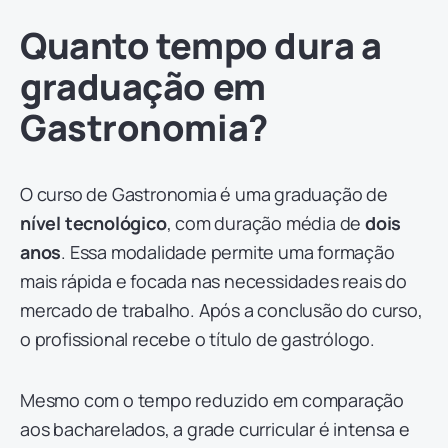
Quanto tempo dura a
graduação em
Gastronomia?
O curso de Gastronomia é uma graduação de
nível tecnológico
, com duração média de
dois
anos
. Essa modalidade permite uma formação
mais rápida e focada nas necessidades reais do
mercado de trabalho. Após a conclusão do curso,
o profissional recebe o título de gastrólogo.
Mesmo com o tempo reduzido em comparação
aos bacharelados, a grade curricular é intensa e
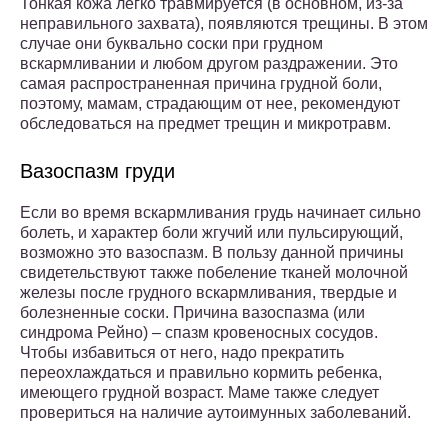
Тонкая кожа легко травмируется (в основном, из-за
неправильного захвата), появляются трещины. В этом
случае они буквально соски при грудном
вскармливании и любом другом раздражении. Это
самая распространенная причина грудной боли,
поэтому, мамам, страдающим от нее, рекомендуют
обследоваться на предмет трещин и микротравм.
Вазоспазм груди
Если во время вскармливания грудь начинает сильно
болеть, и характер боли жгучий или пульсирующий,
возможно это вазоспазм. В пользу данной причины
свидетельствуют также побеление тканей молочной
железы после грудного вскармливания, твердые и
болезненные соски. Причина вазоспазма (или
синдрома Рейно) – спазм кровеносных сосудов.
Чтобы избавиться от него, надо прекратить
переохлаждаться и правильно кормить ребенка,
имеющего грудной возраст. Маме также следует
провериться на наличие аутоимунных заболеваний.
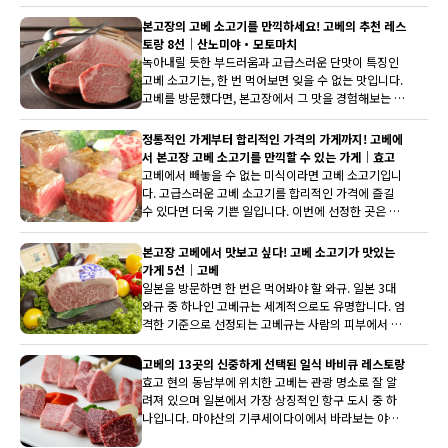
가게를 소개합니다. 세련된 인테리어와 일품 요리가 풍
부한 가게 등 다양한 선택지를 모았습니다.
본고장의 고베 소고기를 만끽하세요! 고베의 추천 레스
토랑 8선｜산노미야・모토마치
녹아내릴 듯한 부드러움과 고급스러운 단맛이 특징인
고베 소고기는, 한 번 먹어보면 잊을 수 없는 맛입니다.
고베를 방문했다면, 본고장에서 그 맛을 경험해보는 것
은 어떨까요? 세련되고 멋진 공간에서 극상의 고베 소
고기를 만끽할 수 있는 가게 8곳을 선정했습니다. 산노
정통적인 가게부터 합리적인 가격의 가게까지! 고베에
미야, 모토마치 지역의 역에서 가까운 가게들로, 관광
서 본고장 고베 소고기를 만끽할 수 있는 가게｜효고
후 꼭 들러보시기 바랍니다.
고베에서 빼놓을 수 없는 미식이라면 고베 소고기입니
다. 고급스러운 고베 소고기를 합리적인 가격에 즐길
수 있다면 더욱 기쁜 일입니다. 이번에 선정한 곳은 본
고장이라서 고기에 대한 집착이 강하고, 좋은 고기를
편안하게 마음껏 맛보길 바라는 마음이 전해지는 5곳
본고장 고베에서 맛보고 싶다! 고베 소고기가 맛있는
입니다. 마음에 드는 한 곳을 찾아 꼭 방문해 보세요.
가게 5선｜고베
일본을 방문하면 한 번은 먹어봐야 할 와규. 일본 3대
와규 중 하나인 고베규는 세계적으로도 유명합니다. 엄
격한 기준으로 선정되는 고베규는 사람의 피부에서 녹
을 정도로 낮은 융점의 지방이 만들어내는 섬세한 마블
링이 특징입니다. 품격 있는 단맛을 지닌 고베규를 본
고베의 13곳의 신중하게 선택된 일식 바비큐 레스토랑
고장 고베에서 맛보지 않으시겠습니까? 여행의 기념이
효고 현의 동남부에 위치한 고베는 관광 명소로 잘 알
될 것임이 틀림없습니다.
려져 있으며 일본에서 가장 상징적인 항구 도시 중 하
나입니다. 마야산의 기쿠세이다이에서 바라보는 야경
은 일본의 3대 야경 중 하나로 인정받으며, 많은 커플과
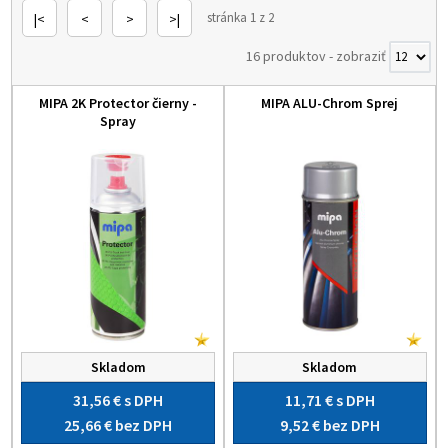
stránka 1 z 2
|<
<
>
>|
16 produktov
-
zobraziť
MIPA 2K Protector čierny -
MIPA ALU-Chrom Sprej
Spray
Skladom
Skladom
31,56 €
s DPH
11,71 €
s DPH
25,66 €
bez DPH
9,52 €
bez DPH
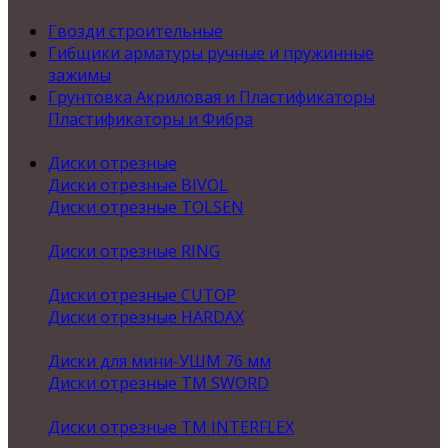
Гвозди строительные
Гибщики арматуры ручные и пружинные
зажимы
Грунтовка Акриловая и Пластификаторы
Пластификаторы и Фибра
Диски отрезные
Диски отрезные BIVOL
Диски отрезные TOLSEN
Диски отрезные RING
Диски отрезные CUTOP
Диски отрезные HARDAX
Диски для мини-УШМ 76 мм
Диски отрезные ТМ SWORD
Диски отрезные ТМ INTERFLEX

--

**Task item:**
Drop the pictures, then write out everything else in the records exactly.

**Exercise result:**
Quanto tempo dura a
graduação em
Gastronomia?
O curso de Gastronomia é uma graduação de
nível tecnológico
, com duração média de
dois
anos
. Essa modalidade permite uma formação
mais rápida e focada nas necessidades reais do
mercado de trabalho. Após a conclusão do curso,
o profissional recebe o título de gastrólogo.
Mesmo com o tempo reduzido em comparação
aos bacharelados, a grade curricular é intensa e
Тонкая кожа легко травмируется (в основном, из-за
неправильного захвата), появляются трещины. В этом
случае они буквально соски при грудном
вскармливании и любом другом раздражении. Это
самая распространенная причина грудной боли,
поэтому, мамам, страдающим от нее, рекомендуют
обследоваться на предмет трещин и микротравм.
Вазоспазм груди
Если во время вскармливания грудь начинает сильно
болеть, и характер боли жгучий или пульсирующий,
возможно это вазоспазм. В пользу данной причины
свидетельствуют также побеление тканей молочной
железы после грудного вскармливания, твердые и
болезненные соски. Причина вазоспазма (или
синдрома Рейно) – спазм кровеносных сосудов.
Чтобы избавиться от него, надо прекратить
переохлаждаться и правильно кормить ребенка,
имеющего грудной возраст. Маме также следует
провериться на наличие аутоимунных заболеваний.
가게를 소개합니다. 세련된 인테리어와 일품 요리가 풍
부한 가게 등 다양한 선택지를 모았습니다.
본고장의 고베 소고기를 만끽하세요! 고베의 추천 레스
토랑 8선｜산노미야・모토마치
녹아내릴 듯한 부드러움과 고급스러운 단맛이 특징인
고베 소고기는, 한 번 먹어보면 잊을 수 없는 맛입니다.
고베를 방문했다면, 본고장에서 그 맛을 경험해보는 것
은 어떨까요? 세련되고 멋진 공간에서 극상의 고베 소
고기를 만끽할 수 있는 가게 8곳을 선정했습니다. 산노
정통적인 가게부터 합리적인 가격의 가게까지! 고베에
미야, 모토마치 지역의 역에서 가까운 가게들로, 관광
서 본고장 고베 소고기를 만끽할 수 있는 가게｜효고
후 꼭 들러보시기 바랍니다.
고베에서 빼놓을 수 없는 미식이라면 고베 소고기입니
다. 고급스러운 고베 소고기를 합리적인 가격에 즐길
수 있다면 더욱 기쁜 일입니다. 이번에 선정한 곳은 본
고장이라서 고기에 대한 집착이 강하고, 좋은 고기를
편안하게 마음껏 맛보길 바라는 마음이 전해지는 5곳
본고장 고베에서 맛보고 싶다! 고베 소고기가 맛있는
입니다. 마음에 드는 한 곳을 찾아 꼭 방문해 보세요.
가게 5선｜고베
일본을 방문하면 한 번은 먹어봐야 할 와규. 일본 3대
와규 중 하나인 고베규는 세계적으로도 유명합니다. 엄
격한 기준으로 선정되는 고베규는 사람의 피부에서 녹
을 정도로 낮은 융점의 지방이 만들어내는 섬세한 마블
링이 특징입니다. 품격 있는 단맛을 지닌 고베규를 본
고베의 13곳의 신중하게 선택된 일식 바비큐 레스토랑
고장 고베에서 맛보지 않으시겠습니까? 여행의 기념이
효고 현의 동남부에 위치한 고베는 관광 명소로 잘 알
될 것임이 틀림없습니다.
려져 있으며 일본에서 가장 상징적인 항구 도시 중 하
나입니다. 마야산의 기쿠세이다이에서 바라보는 야경
은 일본의 3대 야경 중 하나로 인정받으며, 많은 커플과
stránka 1 z 2
|<
<
>
>|
16 produktov
-
zobraziť
MIPA 2K Protector čierny -
MIPA ALU-Chrom Sprej
Spray
Skladom
Skladom
31,56 €
s DPH
11,71 €
s DPH
25,66 €
bez DPH
9,52 €
bez DPH
Гвозди строительные
Гибщики арматуры ручные и пружинные
зажимы
Грунтовка Акриловая и Пластификаторы
Пластификаторы и Фибра
Диски отрезные
Диски отрезные BIVOL
Диски отрезные TOLSEN
Диски отрезные RING
Диски отрезные CUTOP
Диски отрезные HARDAX
Диски для мини-УШМ 76 мм
Диски отрезные ТМ SWORD
Диски отрезные ТМ INTERFLEX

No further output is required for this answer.